Of all the elements in the balanced program of planning for retirement, intellectual activity is the most important. In my own teleological reasoning, I have always been taunted by the suspicion that some day, just as we have discovered endorphins and mysterious transmitters, some bright young researcher will identify other peptides that flow in response to intellectual stimulation. This researcher will find that they surge forth, bathing all organs in a felicitous, even rejuvenating, manner. If this is a fountain of youth, I think it springs from the higher intellectual centers of the brain in response to periodic stimulation. When this fountain ceases to flow, I believe that we see the mental and physical deterioration of the organism-I believe. This is my explanation for the phenomenon that all clinicians have observed for centuries: Without intellectual stimulation, the human organism withers and dies.

Admittedly, the best-laid plans do not assure success in retirement. Ill health is always an unpredictable villain. So is a serious, unplanned financial setback: "Janice just called from Oberlin. She's changed her mind. She doesn't want to teach Oriental philosophy next year after all. She wants to go to medical school! And Ted has decided to open a men's clothing store." Or, as you look up from your brochures describing the snorkeling off the Great Barrier Reef, your faithful spouse of 35 years looks you in the eye and says, "Now that you're home all the time, I think we need to give each other a little more space and free time."

But the ultimate catastrophe is to wake up each morning and just lie there, contemplating the day without the anticipation of joy. At that you must take aggressive evasive action to escape the demon boredom and its infamous handmaidens, melancholia and depression. This joyless awakening means you have made a mistake; your planning was badly flawed. You must step back and regroup to set the quartet in harmony once again, intellectually, culturally, socially, and physically.

Occasionally, a colleague will ask me whether I miss the action of being an active physician. It is a much more complex question than one might suspect. I have been privileged to savor several careers. But with each new adventure, one closes another door. This is never easy and is always done with regret. With every career change, I tried to maintain the connection with my other world. It never worked for long. The new job was so challenging, so all-consuming, that I was compelled to sever ties. I could not do justice to both jobs. I always had some lingering doubt about having done the right thing, but good fortune always smiled upon me. Each time it seemed I made the right decision and that it was time to move on.

Thus it is with retirement. There are occasional twinges. You never completely stop missing the sense of fulfillment that comes with teaching bright students, caring for the sick, writing editorials, helping guide the destiny of a great medical organization, or discussing global marketing strategies with eager MBAs. But you must fill your life with other fascinating things: those left undone or neglected, yet always within your peripheral vision.

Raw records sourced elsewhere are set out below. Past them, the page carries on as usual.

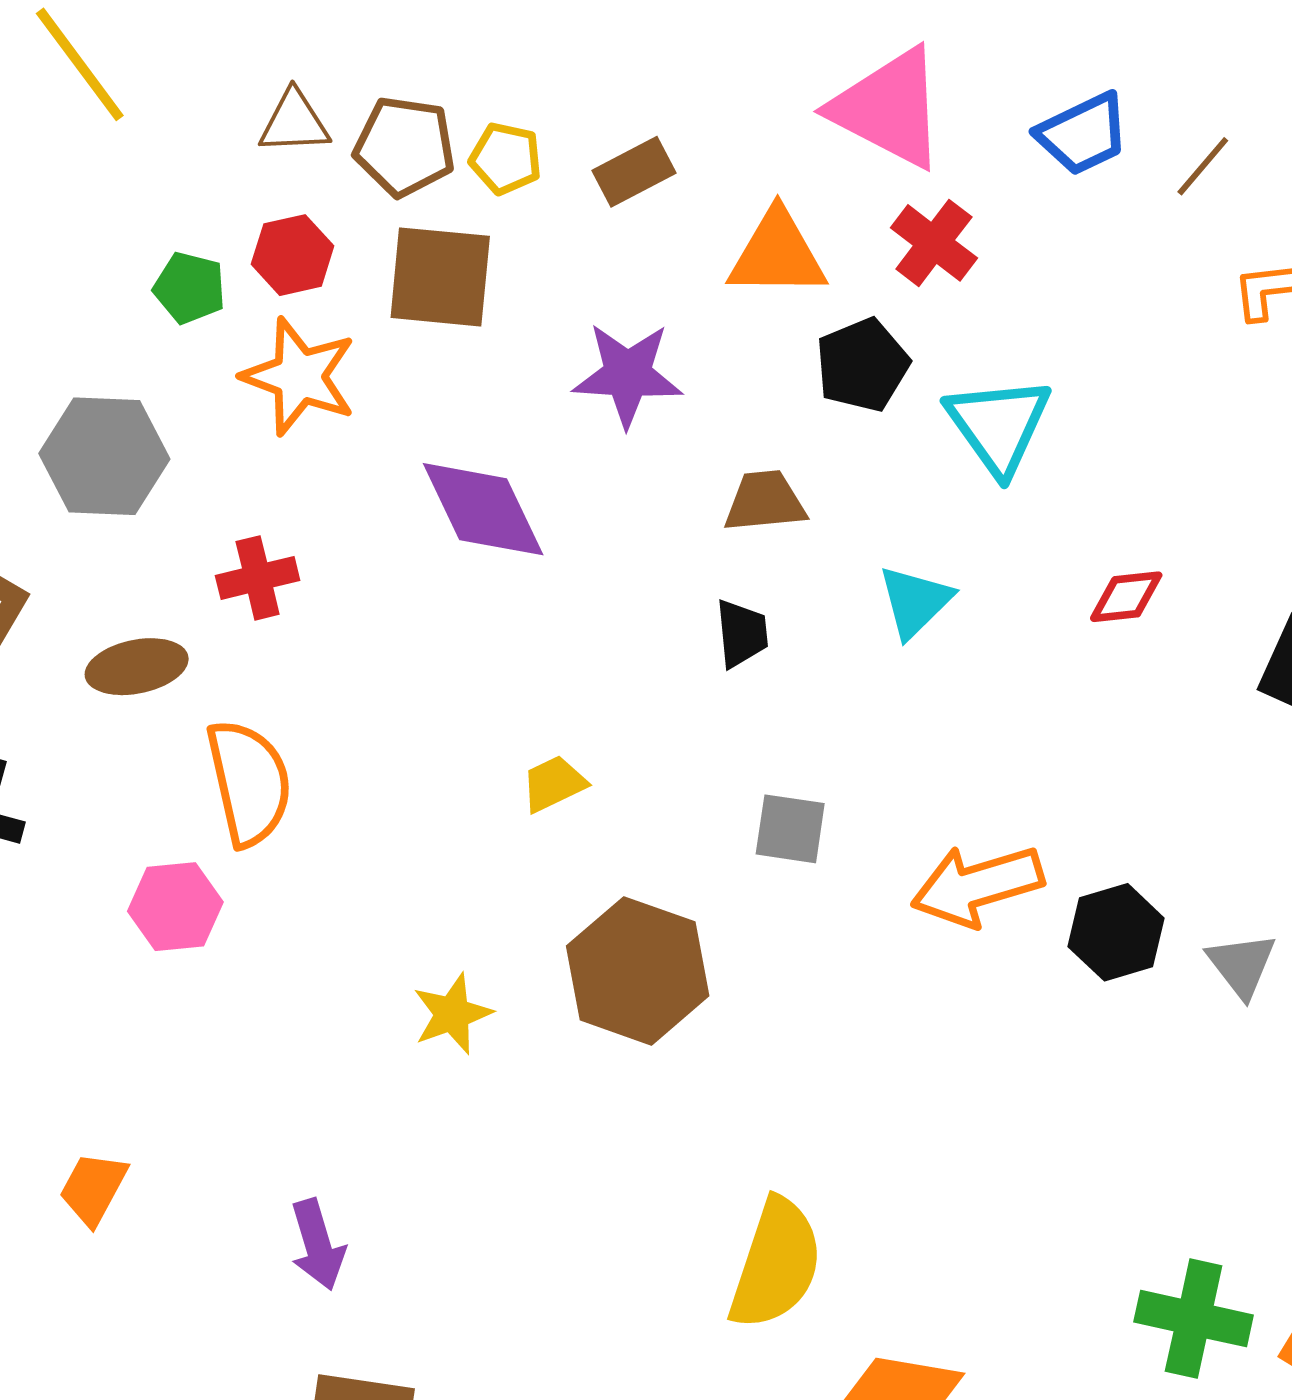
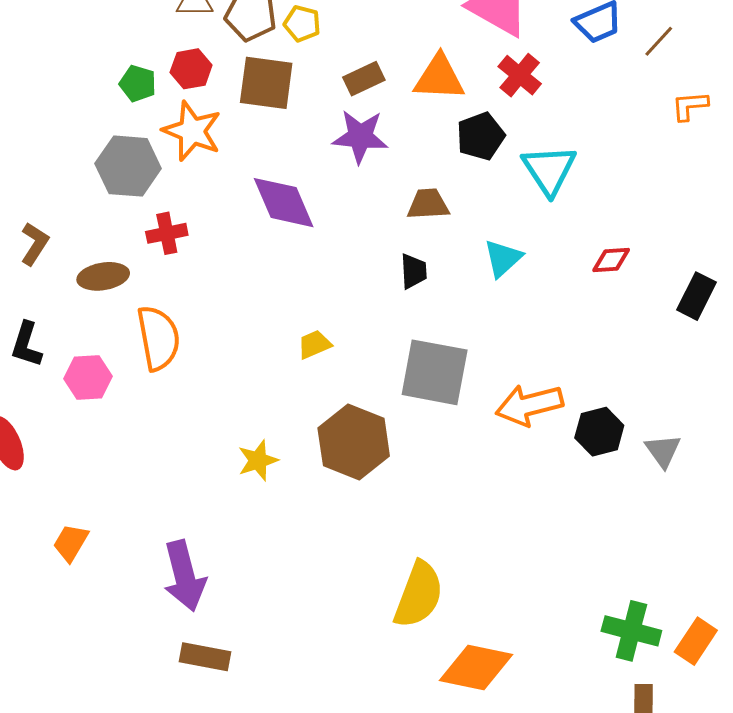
brown rectangle: (634, 172) -> (364, 79), moved
gray hexagon: (104, 456) -> (128, 166), moved
gray square: (790, 829) -> (435, 372), size x1.8
pink hexagon: (175, 907) -> (88, 377), moved
purple arrow: (318, 1245) -> (184, 576), size x1.5

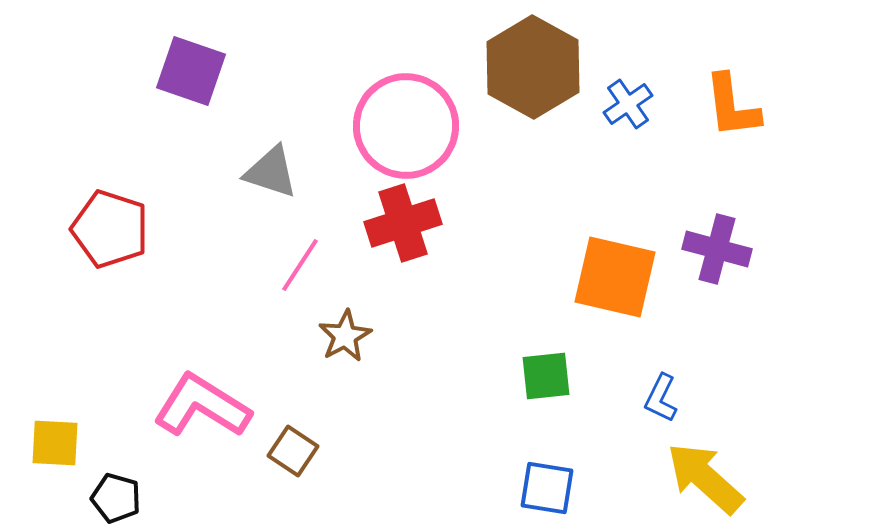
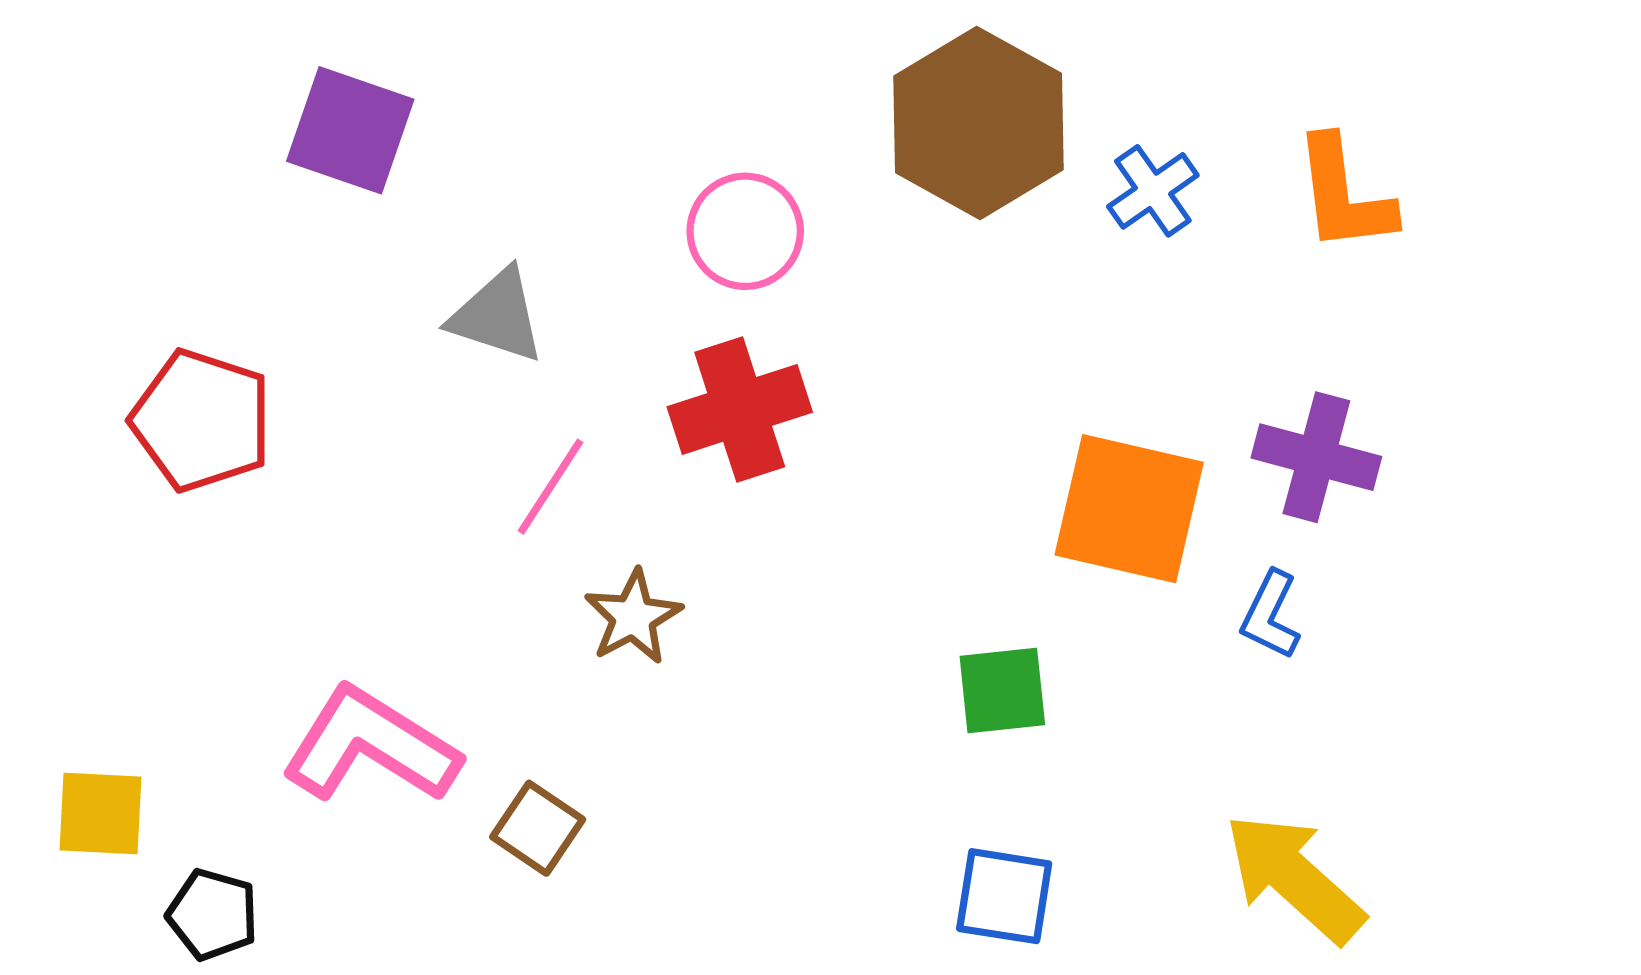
pink circle: (406, 126) -> (745, 231), size x0.6
blue L-shape: (661, 398) -> (1270, 615), moved

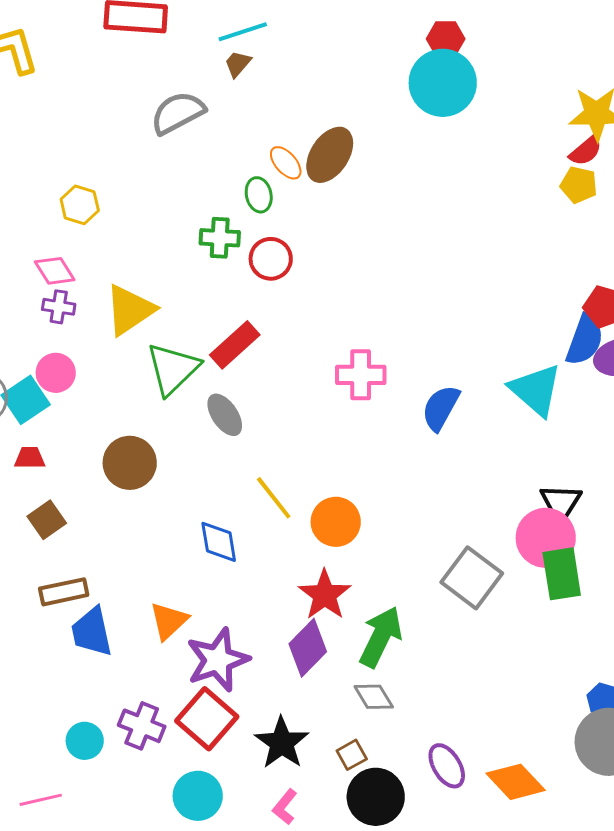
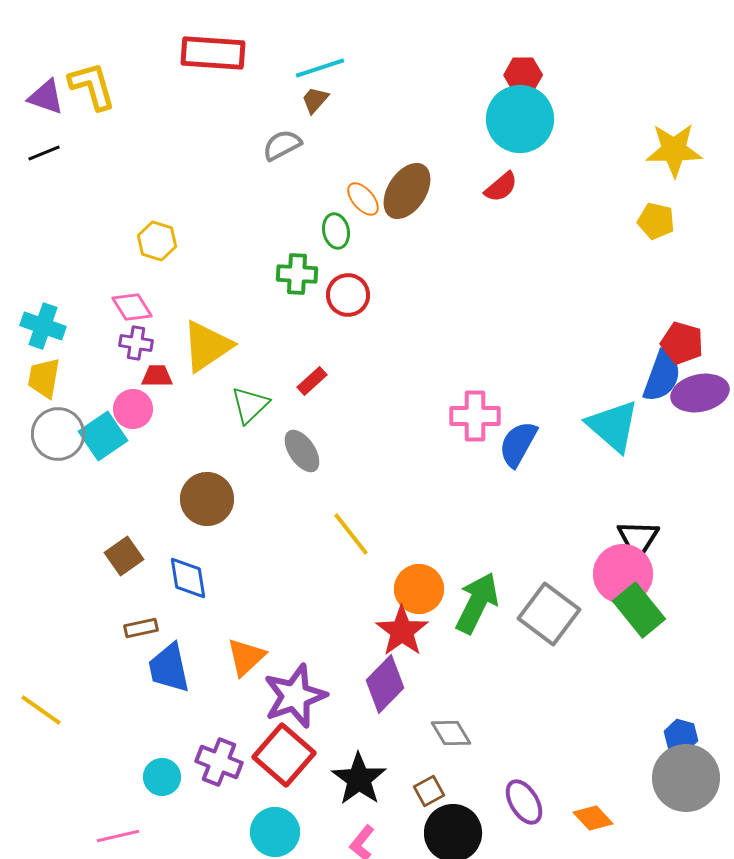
gray semicircle: (178, 113) -> (282, 145), moved, size x0.7
red semicircle: (586, 151) -> (501, 187), moved
red rectangle: (235, 345) -> (312, 381), size x0.6
green triangle: (173, 369) -> (250, 405), size x0.7
pink cross: (361, 375) -> (475, 416), moved
red trapezoid: (30, 458) -> (157, 376), moved
orange circle: (336, 522) -> (419, 589), moved
blue diamond: (219, 542) -> (188, 578), moved
green rectangle: (562, 574) -> (639, 610), turned -30
brown rectangle: (64, 592) -> (141, 628), size x0.7
green arrow: (381, 637) -> (477, 603), moved
orange diamond: (516, 782) -> (593, 818), size x0.7

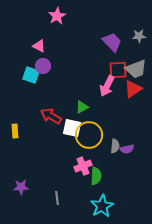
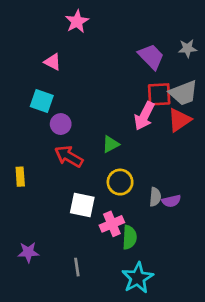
purple circle: (43, 66) -> (61, 124), moved
white square: (72, 128) -> (82, 205), moved
yellow circle: (89, 135) -> (120, 182), size x0.7

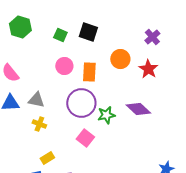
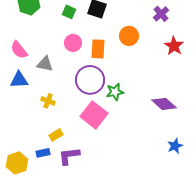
red star: (148, 69) -> (174, 46), moved
gray triangle: (36, 100) -> (45, 64), moved
purple diamond: (138, 109) -> (164, 104), moved
pink square: (85, 138) -> (94, 115), size x1.5

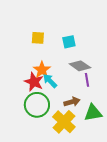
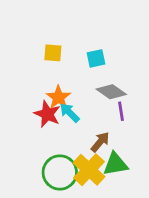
brown arrow: (72, 102) -> (100, 142), turned -35
green circle: (37, 105) -> (60, 172), moved
green triangle: (93, 113) -> (115, 164), moved

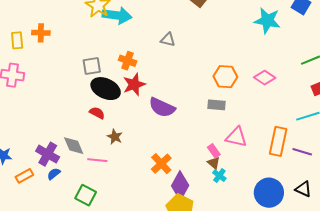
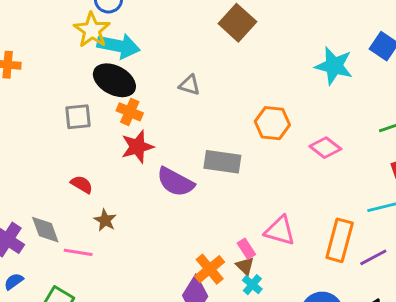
orange hexagon: (225, 77) -> (272, 123), moved
black ellipse: (106, 89) -> (114, 80), moved
gray rectangle: (217, 105) -> (222, 162), moved, size x1.4
purple line: (302, 152) -> (373, 257), turned -48
orange cross: (161, 164) -> (210, 269), moved
blue semicircle: (54, 174) -> (14, 281), moved

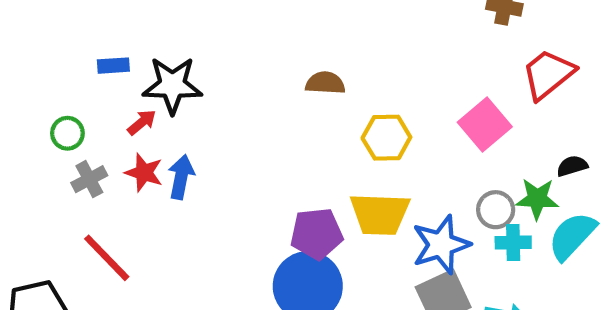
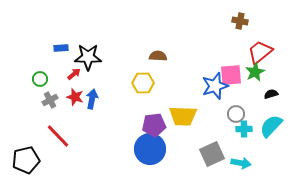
pink square: (485, 125) -> (231, 75), turned 35
yellow hexagon: (386, 138) -> (143, 83), moved
green star: (537, 199) -> (255, 72), moved, turned -30
blue star: (441, 245) -> (215, 86), moved

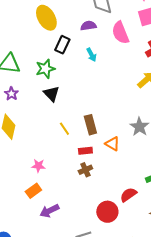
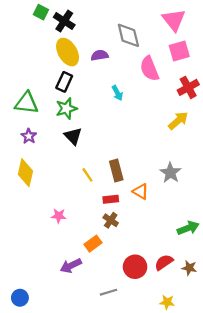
purple semicircle: (88, 26) -> (100, 55), moved
black rectangle: (62, 45) -> (64, 82), moved
brown cross: (85, 170) -> (111, 220), turned -32
orange rectangle: (33, 191) -> (93, 244), moved
red semicircle: (128, 195) -> (164, 262), moved

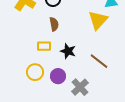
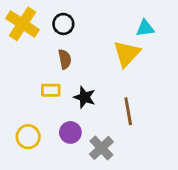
brown line: (99, 61) -> (128, 111), turned 42
yellow circle: (35, 72) -> (28, 137), moved

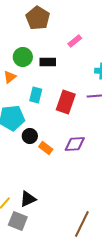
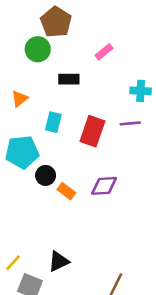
green circle: (23, 57) -> (38, 49), moved
black triangle: (28, 199) -> (59, 261), moved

Finally, let me discuss a most sensitive aspect of retirement frequently overlooked in other writings-the intimacy. My wife and I share a great deal. We love almost all of the same things, yet we are quite different people. Equal in intelligence, we have very different skills and interests. We respect this difference. We give each other space and time. It is an easy, unspoken thing. We argue, but rarely. And when we do, the one least invested in the subject yields, usually with good grace.

I wish I could say we divide the chores. We do not. My wife does much more than I. Yet I am beginning to see what needs to be done. A small point perhaps, but it has to do with fairness and keeping the peace.